As with other gallantry matters, the size and scale of the First World War forced a change in this situation. In some cases, army, divisional, brigade or unit commanders had produced their own paper awards in the form of “gallantry cards” and similar certificates to record the fact that an individual had been “noticed” for some gallant or worthy deed. But this was rather ad hoc; not all commanders or units produced them and they still did not confer a nationally-recognised or visible award. But so many officers, men and women of all services and in all theatres were performing worthy, gallant or meritorious deeds that it was felt necessary to formally recognise those whose names had been “brought to notice” by various commanders.
The initial result of official consideration of these matters was the institution in May 1919 of the “Mentioned in Dispatches Certificate”, which recorded the King’s “High Appreciation” of the services rendered by the named individual. However, this paper award was still not considered sufficient as a reward, since it conferred no visible distinction. As a result, in 1920 a distinctive Mentioned in Dispatches Emblem was introduced. It took the form of a spray of oakleaves in bronze, its award made retrospective to 4th August 1914. Unlike the practice in some other European countries, in the British system only one emblem could be worn and only in bronze, no matter how many times the individual had been “mentioned”. It has to be said that the emblem is not very striking – but at least it did publicly show that an individual’s good service had received official recognition.

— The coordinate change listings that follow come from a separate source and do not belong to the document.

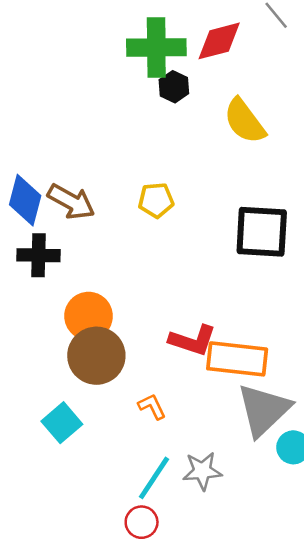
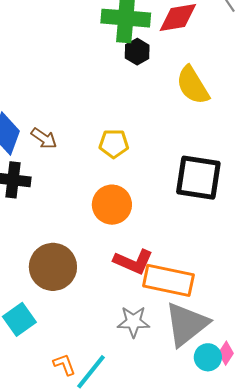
brown arrow: (71, 202) -> (44, 138), size x0.7
orange circle: (89, 316) -> (112, 205), moved
orange L-shape: (152, 407) -> (64, 365), moved
gray star: (202, 471) -> (133, 322), moved

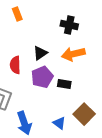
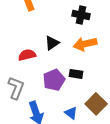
red semicircle: (15, 65) -> (27, 55), turned 78
purple pentagon: (42, 77) -> (54, 80), moved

In terms of WW1 awards, it was originally intended that the emblem would be worn only on the ribbon of the Victory Medal but it was later (though not formally until 1947) authorised to be worn on the ribbon of the British War Medal if the recipient had not qualified for the Victory Medal (e.g. as awarded singly for garrison service in India) or, if no medals at all had been awarded, simply worn on the tunic or jacket above the left pocket.
The emblem was awarded in two sizes – a larger version 13/8″ wide for wear on the medal itself when worn – and a smaller type at 1″ wide for wear on the ribbon bar when ribbons alone were being worn. Some have bendable arms on the reverse to attach them to the ribbon, while others have holes pierced into them so that they can be stitched onto the ribbon. Very small versions were privately made for wear on miniature awards. Slight design variations can be found in the emblem, which presumably reflects manufacture by different producers at different times.
Some 141,000 MID emblems were conferred up to 1920 (including post-war operations in, for example, Russia, Kurdistan and Iraq) – which is actually not that many considering the scale of the Great War; compare this with approx. 122,000 awards of the Military Medal. Certainly, MIDs to Other Ranks are rarer than many people tend to think.
Generally speaking, apart from reference in the London Gazette or similar, the fact of an army award was shown on the recipient’s Medal Index Card, with the word “Emblems” or an abbreviation of it, to show the issue of the oakleaves, but this is not always the case – some MICs do not reflect the award of the MID emblem, so it is always worth checking the London Gazette if the there is any suggestion that the recipient may have been entitled. There are also separate “MID Cards” for some recipients. These and MICs are available on some online genealogy sites, like Ancestry.co.uk. It is interesting to note that, as with other official awards, the emblem could be subject to forfeiture, though again this was not formalised until 1947.
The practice of awarding the MID emblem has continued since the end of WW1 – reduced in 1947 to a single bronze oakleaf for awards after August 1920 and to a silver oakleaf following the award system reforms of 1993.